As Prof. Saul outlines, this means “subverting society,” “transforms many ‘garden variety’ crimes under foreign national law (such as assault, malicious wounding, or arson), into an Australian national security offence.”18

The third piece of legislation is the Telecommunications (Interception and AccessAct 1979. This Bill will be revised with new security amendments and is expected to be introduced to federal parliament later in 2014. The amendments to this Bill will require telecom companies retain their customers’ Internet and phone metadata for a period of up to two years. The amendments will permit security and law enforcement agencies to access this data without warrants.

Steve Dalby, regulatory chief of iiNet, Australia’s second-largest Internet provider, said in his submission to the Senate Standing Committee that the amendments threatened the civil rights of Australians and are incompatible with any democracy. He described the metadata retention scheme as indicative of “a regime obsessed with surveillance of the general population and the compilation of digital dossiers on every citizen, including children and the innocent…”19

Under current government-mandated regulatory requirements, all Australian telecommunications and Internet service providers are required to maintain interception and data collection capabilities for government surveillance purposes.

Fairfax Media revealed in December 2013 that security and law enforcement agencies are accessing massive flows of communications and Internet metadata from the customers of telecom companies.

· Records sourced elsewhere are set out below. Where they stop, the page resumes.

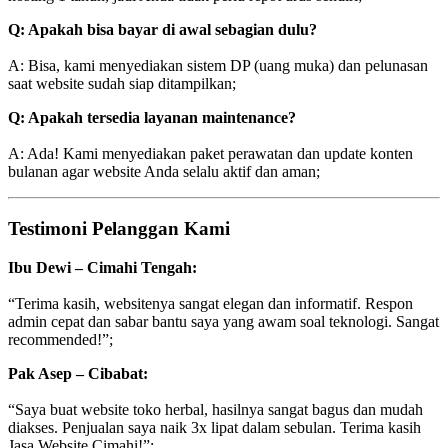
Q: Apakah bisa bayar di awal sebagian dulu?
A: Bisa, kami menyediakan sistem DP (uang muka) dan pelunasan
saat website sudah siap ditampilkan;
Q: Apakah tersedia layanan maintenance?
A: Ada! Kami menyediakan paket perawatan dan update konten
bulanan agar website Anda selalu aktif dan aman;
Testimoni Pelanggan Kami
Ibu Dewi – Cimahi Tengah:
“Terima kasih, websitenya sangat elegan dan informatif. Respon
admin cepat dan sabar bantu saya yang awam soal teknologi. Sangat
recommended!”;
Pak Asep – Cibabat:
“Saya buat website toko herbal, hasilnya sangat bagus dan mudah
diakses. Penjualan saya naik 3x lipat dalam sebulan. Terima kasih
Jasa Website Cimahi!”;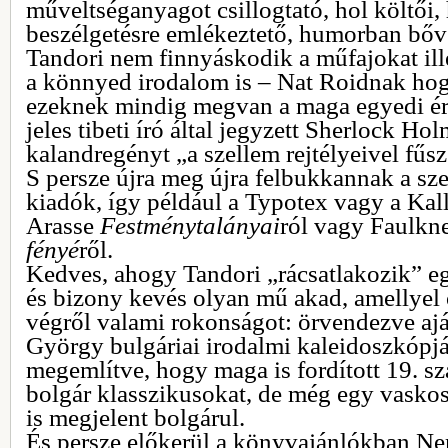
műveltséganyagot csillogtató, hol költői, 
beszélgetésre emlékeztető, humorban bőv
Tandori nem finnyáskodik a műfajokat ill
a könnyed irodalom is – Nat Roidnak hogy
ezeknek mindig megvan a maga egyedi ért
jeles tibeti író által jegyzett Sherlock H
kalandregényt „a szellem rejtélyeivel fűsz
S persze újra meg újra felbukkannak a sz
kiadók, így például a Typotex vagy a Kal
Arasse
Festménytalányai
ról vagy Faulkne
fényé
ről.
Kedves, ahogy Tandori „rácsatlakozik” eg
és bizony kevés olyan mű akad, amellyel ő
végről valami rokonságot: örvendezve ajá
György bulgáriai irodalmi kaleidoszkópjá
megemlítve, hogy maga is fordított 19. szá
bolgár klasszikusokat, de még egy vask
is megjelent bolgárul.
És persze előkerül a könyvajánlókban N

“Australia’s leading telecommunications company, Telstra, has installed highly advanced surveillance systems to ‘vacuum’ the telephone calls, texts, social media messages and Internet metadata of millions of Australians so that information can be filtered and given to intelligence and law enforcement agencies,” wrote Phillip Dorling in an article published in the Sydney Morning Herald on 6 December 2013.20

That law enforcement agencies already have authorised access to massive flows of data was confirmed by a spokesperson from Telstra who told Fairfax Media the company was “required to provide reasonable assistance to law enforcement and national security agencies in response to lawful requests from these agencies.”21

Few people are aware that private data on Australian citizens is circulated amongst the ‘Five Eyes’ intelligence-sharing group of nations that includes the US, Britain, Canada, Australia and New Zealand.

Assurances of oversights on intelligence sharing about Australians among the Five Eyes nations has been criticised in the Inquiry into the Comprehensive Review of the Telecommunications (Interception and Access) Act 1979.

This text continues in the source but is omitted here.